Comprenant que mon cerf n'a plus la force de se lever, je décide de tenter une approche. Je descends un peu plus bas pour profiter de la touffe de noisetier qui cache son regard. J'avance doucement pour me positionner à environ 8 mètres du cerf qui se présente couché de 3/4 arrière. J'arme, vise derrière son épaule et décoche. Le cerf se redresse d'un bon, vacille et se retourne tête vers la pente, pattes tétanisées et tendues avec ma flèche plantée, la lame est ressortie et dépasse de 30 cm à la base du cou.
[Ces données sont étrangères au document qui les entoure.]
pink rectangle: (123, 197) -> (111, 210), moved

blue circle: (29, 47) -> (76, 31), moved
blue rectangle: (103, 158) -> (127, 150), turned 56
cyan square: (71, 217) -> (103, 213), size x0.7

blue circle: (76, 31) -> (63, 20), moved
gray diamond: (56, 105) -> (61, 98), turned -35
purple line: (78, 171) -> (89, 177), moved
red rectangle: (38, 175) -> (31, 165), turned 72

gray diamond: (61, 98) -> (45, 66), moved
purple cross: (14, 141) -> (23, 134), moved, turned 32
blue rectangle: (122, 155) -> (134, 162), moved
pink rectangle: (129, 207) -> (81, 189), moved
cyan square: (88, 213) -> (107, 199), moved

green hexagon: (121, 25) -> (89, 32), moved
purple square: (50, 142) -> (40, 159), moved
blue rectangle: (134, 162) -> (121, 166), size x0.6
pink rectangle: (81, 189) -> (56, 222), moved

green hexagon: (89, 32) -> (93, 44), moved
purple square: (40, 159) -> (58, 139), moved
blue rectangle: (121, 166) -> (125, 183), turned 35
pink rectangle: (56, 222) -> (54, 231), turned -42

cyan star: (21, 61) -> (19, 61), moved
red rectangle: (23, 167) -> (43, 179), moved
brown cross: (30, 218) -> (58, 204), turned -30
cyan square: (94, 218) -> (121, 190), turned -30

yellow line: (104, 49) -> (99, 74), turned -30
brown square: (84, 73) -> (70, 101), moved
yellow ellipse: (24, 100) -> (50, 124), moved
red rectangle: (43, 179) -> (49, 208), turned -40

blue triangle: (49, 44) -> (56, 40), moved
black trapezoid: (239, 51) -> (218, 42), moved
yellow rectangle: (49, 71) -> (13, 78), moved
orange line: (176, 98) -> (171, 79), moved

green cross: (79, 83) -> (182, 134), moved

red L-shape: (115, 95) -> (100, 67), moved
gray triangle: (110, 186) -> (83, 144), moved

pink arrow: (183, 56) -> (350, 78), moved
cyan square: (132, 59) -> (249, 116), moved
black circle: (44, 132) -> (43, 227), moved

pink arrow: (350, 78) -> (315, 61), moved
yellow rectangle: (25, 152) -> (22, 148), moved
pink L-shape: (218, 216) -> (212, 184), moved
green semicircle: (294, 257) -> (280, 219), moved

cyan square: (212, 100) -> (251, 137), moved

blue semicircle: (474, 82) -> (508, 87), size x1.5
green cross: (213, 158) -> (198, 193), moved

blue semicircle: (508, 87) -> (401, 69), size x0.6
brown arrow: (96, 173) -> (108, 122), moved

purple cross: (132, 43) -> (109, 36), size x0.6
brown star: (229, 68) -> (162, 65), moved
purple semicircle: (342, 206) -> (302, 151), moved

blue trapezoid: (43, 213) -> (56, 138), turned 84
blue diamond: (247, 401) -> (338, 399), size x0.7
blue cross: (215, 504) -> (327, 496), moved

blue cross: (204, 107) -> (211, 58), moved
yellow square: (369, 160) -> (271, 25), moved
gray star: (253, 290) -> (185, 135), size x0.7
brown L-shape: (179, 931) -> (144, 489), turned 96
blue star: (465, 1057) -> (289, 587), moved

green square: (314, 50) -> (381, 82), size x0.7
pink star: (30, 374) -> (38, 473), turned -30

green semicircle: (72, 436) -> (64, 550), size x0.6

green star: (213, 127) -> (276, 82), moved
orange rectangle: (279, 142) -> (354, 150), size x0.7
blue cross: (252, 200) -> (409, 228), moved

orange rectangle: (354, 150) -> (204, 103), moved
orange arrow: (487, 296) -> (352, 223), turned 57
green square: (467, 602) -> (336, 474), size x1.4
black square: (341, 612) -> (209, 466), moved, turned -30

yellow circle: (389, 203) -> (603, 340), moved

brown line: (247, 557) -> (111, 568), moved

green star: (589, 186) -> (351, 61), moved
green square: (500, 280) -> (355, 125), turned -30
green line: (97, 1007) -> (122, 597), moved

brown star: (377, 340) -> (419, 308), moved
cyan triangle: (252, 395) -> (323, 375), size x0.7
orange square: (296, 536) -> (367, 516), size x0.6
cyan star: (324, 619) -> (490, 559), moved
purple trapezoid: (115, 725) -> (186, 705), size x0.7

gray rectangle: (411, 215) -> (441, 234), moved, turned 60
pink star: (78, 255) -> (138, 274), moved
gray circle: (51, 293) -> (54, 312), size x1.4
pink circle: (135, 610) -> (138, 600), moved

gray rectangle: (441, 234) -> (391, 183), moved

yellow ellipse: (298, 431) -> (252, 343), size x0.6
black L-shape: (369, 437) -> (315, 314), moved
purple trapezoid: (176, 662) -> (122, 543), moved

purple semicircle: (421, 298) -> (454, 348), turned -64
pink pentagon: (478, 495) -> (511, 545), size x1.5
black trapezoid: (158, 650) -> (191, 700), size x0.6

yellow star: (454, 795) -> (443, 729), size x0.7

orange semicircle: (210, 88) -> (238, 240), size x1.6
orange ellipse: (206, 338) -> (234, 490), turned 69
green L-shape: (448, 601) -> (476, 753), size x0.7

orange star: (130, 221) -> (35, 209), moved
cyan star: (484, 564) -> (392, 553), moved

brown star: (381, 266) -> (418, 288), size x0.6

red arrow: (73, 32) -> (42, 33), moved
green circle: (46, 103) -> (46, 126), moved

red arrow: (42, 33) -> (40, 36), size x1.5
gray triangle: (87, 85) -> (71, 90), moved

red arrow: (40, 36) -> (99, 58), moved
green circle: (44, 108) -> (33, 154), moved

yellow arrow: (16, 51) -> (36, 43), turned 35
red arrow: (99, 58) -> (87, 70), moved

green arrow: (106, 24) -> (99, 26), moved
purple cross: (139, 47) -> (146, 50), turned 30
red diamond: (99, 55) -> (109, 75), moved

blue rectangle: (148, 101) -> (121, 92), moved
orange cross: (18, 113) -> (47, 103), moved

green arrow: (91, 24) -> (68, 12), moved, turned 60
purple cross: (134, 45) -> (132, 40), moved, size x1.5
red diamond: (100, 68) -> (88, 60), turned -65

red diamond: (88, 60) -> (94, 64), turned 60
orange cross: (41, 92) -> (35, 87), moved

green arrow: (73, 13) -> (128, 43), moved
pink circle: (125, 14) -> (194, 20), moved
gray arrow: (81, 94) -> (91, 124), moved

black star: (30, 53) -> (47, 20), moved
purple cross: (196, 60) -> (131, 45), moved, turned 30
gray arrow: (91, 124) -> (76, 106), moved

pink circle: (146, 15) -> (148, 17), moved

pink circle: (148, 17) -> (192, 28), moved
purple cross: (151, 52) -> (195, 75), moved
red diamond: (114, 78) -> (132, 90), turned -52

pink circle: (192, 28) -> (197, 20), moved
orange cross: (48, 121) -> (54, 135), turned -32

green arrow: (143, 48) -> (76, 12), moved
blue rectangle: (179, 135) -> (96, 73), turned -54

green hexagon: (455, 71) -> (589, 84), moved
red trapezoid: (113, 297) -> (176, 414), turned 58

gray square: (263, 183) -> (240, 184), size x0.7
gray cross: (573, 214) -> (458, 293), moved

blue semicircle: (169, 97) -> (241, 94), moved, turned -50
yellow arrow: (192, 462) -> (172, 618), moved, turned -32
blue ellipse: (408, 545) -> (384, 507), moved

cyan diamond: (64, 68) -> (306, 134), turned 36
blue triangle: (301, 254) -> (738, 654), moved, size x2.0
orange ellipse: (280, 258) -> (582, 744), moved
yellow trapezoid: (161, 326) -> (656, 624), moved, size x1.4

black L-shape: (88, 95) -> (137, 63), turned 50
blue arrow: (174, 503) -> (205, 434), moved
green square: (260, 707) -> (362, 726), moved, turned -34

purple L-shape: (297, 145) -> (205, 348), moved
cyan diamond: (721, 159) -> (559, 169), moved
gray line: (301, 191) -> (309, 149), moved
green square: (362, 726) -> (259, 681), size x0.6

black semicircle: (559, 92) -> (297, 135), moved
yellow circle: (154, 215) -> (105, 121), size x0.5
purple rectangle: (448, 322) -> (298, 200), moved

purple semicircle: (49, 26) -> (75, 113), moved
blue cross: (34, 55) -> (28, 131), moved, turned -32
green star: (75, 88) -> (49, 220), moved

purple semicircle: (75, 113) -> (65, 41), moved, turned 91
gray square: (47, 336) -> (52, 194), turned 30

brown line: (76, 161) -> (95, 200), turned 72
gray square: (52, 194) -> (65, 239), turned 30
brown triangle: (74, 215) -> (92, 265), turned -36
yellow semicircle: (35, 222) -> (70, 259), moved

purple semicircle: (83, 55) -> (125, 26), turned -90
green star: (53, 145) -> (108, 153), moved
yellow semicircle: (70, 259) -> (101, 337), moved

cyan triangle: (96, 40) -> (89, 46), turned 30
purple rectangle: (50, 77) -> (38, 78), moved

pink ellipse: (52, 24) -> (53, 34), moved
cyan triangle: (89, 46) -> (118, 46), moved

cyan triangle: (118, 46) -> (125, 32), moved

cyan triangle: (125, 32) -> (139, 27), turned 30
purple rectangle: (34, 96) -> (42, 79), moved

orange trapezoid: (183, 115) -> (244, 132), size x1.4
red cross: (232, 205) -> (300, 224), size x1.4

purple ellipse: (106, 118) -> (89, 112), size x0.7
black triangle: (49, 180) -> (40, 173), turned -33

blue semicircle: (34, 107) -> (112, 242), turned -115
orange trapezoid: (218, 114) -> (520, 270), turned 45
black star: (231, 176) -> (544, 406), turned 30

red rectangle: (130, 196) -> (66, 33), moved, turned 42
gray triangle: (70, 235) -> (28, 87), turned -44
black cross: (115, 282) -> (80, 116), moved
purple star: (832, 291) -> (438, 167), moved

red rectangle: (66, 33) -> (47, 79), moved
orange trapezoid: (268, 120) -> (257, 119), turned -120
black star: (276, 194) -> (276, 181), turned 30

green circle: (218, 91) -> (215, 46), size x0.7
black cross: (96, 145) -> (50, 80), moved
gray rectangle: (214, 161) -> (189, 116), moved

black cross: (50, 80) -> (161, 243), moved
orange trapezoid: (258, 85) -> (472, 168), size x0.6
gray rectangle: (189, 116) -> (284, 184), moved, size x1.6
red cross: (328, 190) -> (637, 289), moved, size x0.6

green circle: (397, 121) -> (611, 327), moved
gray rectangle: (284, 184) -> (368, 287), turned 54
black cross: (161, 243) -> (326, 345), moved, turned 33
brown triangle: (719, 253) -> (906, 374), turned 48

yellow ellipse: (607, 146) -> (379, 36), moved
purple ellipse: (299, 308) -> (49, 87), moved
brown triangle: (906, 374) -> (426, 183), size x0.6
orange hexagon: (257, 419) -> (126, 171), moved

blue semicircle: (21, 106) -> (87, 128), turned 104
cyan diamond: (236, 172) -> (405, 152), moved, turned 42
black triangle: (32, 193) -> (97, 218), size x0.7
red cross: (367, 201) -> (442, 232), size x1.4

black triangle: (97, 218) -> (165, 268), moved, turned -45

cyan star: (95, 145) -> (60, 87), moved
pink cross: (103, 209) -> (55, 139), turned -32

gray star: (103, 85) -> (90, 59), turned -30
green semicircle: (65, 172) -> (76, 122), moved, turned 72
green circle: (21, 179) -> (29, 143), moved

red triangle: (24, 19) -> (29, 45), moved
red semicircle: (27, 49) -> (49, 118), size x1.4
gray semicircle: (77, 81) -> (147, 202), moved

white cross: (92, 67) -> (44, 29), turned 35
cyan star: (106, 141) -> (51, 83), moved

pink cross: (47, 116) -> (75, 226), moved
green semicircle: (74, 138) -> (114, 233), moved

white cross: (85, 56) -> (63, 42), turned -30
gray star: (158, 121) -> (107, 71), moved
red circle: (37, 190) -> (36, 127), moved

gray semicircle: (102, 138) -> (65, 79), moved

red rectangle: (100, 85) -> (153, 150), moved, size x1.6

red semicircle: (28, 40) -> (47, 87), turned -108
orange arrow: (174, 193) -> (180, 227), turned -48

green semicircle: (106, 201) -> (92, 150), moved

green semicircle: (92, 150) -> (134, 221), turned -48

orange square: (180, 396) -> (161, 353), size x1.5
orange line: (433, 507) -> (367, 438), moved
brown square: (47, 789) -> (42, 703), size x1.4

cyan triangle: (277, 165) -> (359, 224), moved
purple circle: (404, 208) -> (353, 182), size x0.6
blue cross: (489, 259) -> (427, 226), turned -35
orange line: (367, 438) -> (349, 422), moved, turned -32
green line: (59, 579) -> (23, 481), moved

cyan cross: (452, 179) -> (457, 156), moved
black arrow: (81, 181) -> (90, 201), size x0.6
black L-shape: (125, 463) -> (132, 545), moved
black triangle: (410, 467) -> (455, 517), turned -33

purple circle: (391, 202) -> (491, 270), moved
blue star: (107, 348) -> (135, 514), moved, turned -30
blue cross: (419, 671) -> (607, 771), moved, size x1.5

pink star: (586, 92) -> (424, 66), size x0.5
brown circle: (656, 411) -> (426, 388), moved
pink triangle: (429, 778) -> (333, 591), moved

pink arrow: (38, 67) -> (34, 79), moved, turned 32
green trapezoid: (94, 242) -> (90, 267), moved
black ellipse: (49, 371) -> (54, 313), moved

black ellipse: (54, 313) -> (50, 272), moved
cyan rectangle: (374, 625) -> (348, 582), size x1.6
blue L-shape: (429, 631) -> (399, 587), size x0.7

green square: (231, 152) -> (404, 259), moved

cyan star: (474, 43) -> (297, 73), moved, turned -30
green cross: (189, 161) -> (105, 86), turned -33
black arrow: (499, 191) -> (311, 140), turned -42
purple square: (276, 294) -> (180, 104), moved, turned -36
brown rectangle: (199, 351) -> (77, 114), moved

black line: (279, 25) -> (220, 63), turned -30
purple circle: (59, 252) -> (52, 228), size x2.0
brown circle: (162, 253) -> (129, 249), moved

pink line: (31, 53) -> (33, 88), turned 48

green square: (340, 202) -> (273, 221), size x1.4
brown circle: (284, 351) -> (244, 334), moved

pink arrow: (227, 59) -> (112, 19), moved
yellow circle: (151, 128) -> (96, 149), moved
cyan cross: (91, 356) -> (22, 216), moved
Ma première flèche dépasse du cuissot. Le cerf bascule et roule dans la pente pour se caler un peu plus bas contre un autre noisetier contre lequel il se débat un peu et s'immobilise après avoir poussé une sorte de brame étouffé. Je m'approche de mon cerf qui vient de mourir et appelle Xavier qui me dit qu'il arrive avec Patrick.
Je récupère ma première flèche et la mets au carquois puis la seconde mais cette dernière a cassé dans le chute du cerf, je la mets tout de même au carquois avant d'examiner mon cerf. Ma première flèche a ouvert un trou de presque 30 cm de long sur 10 de large, qui permet de voir les côtes de l'animal, derrière l'épaule à l'entrée de la flèche qui est ressortie entre les cuisses, sortant un peu les intestins avant de traverser le cuissot opposé et rester en travers de ce dernier. Cette atteinte ne correspond pas à la position du cerf au moment du tir. J'appose mon bracelet puis descends le cerf dans la prairie 30 mètres en contrebas pour faire quelques photos avant de descendre vers ma voiture qui est plusieurs centaines de mètres au pied de la pente.
Je descends donc mon cerf en le tirant ou le laissant rouler. Une battue est en cours sur le penchant opposé et les chiens qui donnent attrapent un petit sanglier que j'entends couiner, ils le laissent échapper 3 fois puis le recoiffent alors que j'entends crier le piqueur. Je finis par arriver à environ 60 mètres de ma voiture alors que Xavier et Patrick arrivent pour m'aider. Patrick arrive à reculer le 4 x 4 sur un bout de piste arrivant à l'endroit où je me suis arrêté non sans me prendre une bonne décharge en passant sous la clôture des vaches. Nous chargeons le cerf puis Patrick et Xavier repartent vers chez Patrick alors que je me change et prends ma voiture pour les rejoindre. Nous faisons quelques photos souvenir avec Xavier alors que Patrick par bosser à son restaurant.
En dépeçant le cerf, je comprends qu'en fait ma lame mécanique en s'ouvrant a glissé sur les côtes sans arriver à les traverser avant de rentrer au niveau de la panse sans toucher les organes vitaux, j'ai eu de la chance de retrouver mon cerf aussi vite car il n'a parcouru qu'environ 200 mètres.